## PROBLEM TO SOLVE
Could you copy exactly the line that contains "Maggio 2019 (142, 1392)" and every line after it to the end of the records, and nothing more?
□ □ □ □ □ □ □
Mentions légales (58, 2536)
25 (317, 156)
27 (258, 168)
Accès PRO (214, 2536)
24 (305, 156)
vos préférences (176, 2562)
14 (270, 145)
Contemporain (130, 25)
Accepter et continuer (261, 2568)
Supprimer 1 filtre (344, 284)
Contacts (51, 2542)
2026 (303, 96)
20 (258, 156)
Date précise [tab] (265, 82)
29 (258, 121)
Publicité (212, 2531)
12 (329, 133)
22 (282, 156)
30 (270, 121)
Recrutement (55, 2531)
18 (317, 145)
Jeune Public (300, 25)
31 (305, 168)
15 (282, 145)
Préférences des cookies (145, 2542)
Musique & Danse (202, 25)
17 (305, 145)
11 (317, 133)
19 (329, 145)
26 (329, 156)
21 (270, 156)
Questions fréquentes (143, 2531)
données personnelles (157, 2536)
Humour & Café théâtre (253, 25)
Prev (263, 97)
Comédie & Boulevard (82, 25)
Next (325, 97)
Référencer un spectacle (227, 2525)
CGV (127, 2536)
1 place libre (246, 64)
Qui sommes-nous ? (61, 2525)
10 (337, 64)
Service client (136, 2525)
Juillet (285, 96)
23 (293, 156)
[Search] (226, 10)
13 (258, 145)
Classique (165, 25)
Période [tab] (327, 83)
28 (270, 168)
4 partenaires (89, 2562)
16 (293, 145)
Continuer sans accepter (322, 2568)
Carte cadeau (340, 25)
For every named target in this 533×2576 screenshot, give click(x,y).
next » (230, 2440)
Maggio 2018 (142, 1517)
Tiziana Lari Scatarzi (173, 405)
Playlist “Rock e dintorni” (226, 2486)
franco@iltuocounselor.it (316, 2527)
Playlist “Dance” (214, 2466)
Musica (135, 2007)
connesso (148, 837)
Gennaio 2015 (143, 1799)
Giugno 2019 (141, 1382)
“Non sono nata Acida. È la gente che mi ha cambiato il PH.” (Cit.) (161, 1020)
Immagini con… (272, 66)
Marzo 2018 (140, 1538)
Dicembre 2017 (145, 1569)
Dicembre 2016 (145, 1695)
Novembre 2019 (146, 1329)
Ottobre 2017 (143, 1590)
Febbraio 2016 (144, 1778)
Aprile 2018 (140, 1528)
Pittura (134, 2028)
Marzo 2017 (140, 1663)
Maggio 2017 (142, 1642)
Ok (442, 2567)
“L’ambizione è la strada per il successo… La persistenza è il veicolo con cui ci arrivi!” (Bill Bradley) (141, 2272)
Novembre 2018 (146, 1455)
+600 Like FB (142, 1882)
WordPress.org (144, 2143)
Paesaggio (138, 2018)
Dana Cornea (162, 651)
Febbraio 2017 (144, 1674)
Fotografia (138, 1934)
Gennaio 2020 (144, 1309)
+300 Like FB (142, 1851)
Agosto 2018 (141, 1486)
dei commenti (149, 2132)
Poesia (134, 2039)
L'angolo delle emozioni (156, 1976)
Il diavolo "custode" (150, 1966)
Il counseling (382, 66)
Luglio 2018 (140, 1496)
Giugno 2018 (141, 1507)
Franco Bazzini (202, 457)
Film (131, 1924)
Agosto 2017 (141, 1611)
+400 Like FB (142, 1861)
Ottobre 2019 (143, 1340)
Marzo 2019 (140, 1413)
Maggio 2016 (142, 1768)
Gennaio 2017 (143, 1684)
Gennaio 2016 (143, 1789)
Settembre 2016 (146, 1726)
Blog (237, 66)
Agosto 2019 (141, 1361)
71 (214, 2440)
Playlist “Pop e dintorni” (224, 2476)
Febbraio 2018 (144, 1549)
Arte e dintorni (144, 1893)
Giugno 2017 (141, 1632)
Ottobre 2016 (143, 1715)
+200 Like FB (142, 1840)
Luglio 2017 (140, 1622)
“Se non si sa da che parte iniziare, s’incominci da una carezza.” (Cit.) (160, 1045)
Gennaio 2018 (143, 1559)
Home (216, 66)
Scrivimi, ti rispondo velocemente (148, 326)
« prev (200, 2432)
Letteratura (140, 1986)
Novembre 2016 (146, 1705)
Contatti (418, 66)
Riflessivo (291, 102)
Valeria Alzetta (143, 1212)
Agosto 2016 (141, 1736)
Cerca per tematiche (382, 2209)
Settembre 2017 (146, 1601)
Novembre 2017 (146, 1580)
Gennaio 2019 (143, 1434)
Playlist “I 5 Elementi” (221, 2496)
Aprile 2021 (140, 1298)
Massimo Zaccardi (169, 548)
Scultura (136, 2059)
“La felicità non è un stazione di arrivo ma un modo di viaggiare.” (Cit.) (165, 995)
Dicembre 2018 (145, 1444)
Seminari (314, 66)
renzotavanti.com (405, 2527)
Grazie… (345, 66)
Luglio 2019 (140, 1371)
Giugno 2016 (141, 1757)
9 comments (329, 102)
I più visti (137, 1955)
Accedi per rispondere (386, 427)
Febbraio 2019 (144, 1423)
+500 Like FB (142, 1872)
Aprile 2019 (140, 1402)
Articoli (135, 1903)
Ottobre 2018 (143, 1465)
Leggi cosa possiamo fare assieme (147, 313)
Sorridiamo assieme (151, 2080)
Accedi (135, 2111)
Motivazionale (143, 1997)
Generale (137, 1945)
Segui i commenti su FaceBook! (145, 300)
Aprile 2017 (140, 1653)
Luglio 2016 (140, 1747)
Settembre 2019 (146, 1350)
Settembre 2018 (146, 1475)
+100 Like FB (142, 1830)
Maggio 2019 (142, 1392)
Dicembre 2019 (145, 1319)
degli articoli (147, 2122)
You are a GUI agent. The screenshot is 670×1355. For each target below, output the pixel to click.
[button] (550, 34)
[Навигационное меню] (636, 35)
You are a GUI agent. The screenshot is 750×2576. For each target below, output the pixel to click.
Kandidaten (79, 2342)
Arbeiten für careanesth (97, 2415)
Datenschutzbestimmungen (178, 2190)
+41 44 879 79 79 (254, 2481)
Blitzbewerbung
□ □ □ □ □ □ □
## RESULT OF THE EXERCISE
Maggio 2019 (142, 1392)
Dicembre 2019 (145, 1319)
degli articoli (147, 2122)
You are a GUI agent. The screenshot is 670×1355. For each target below, output the pixel to click.
[button] (550, 34)
[Навигационное меню] (636, 35)
You are a GUI agent. The screenshot is 750×2576. For each target below, output the pixel to click.
Kandidaten (79, 2342)
Arbeiten für careanesth (97, 2415)
Datenschutzbestimmungen (178, 2190)
+41 44 879 79 79 (254, 2481)
Blitzbewerbung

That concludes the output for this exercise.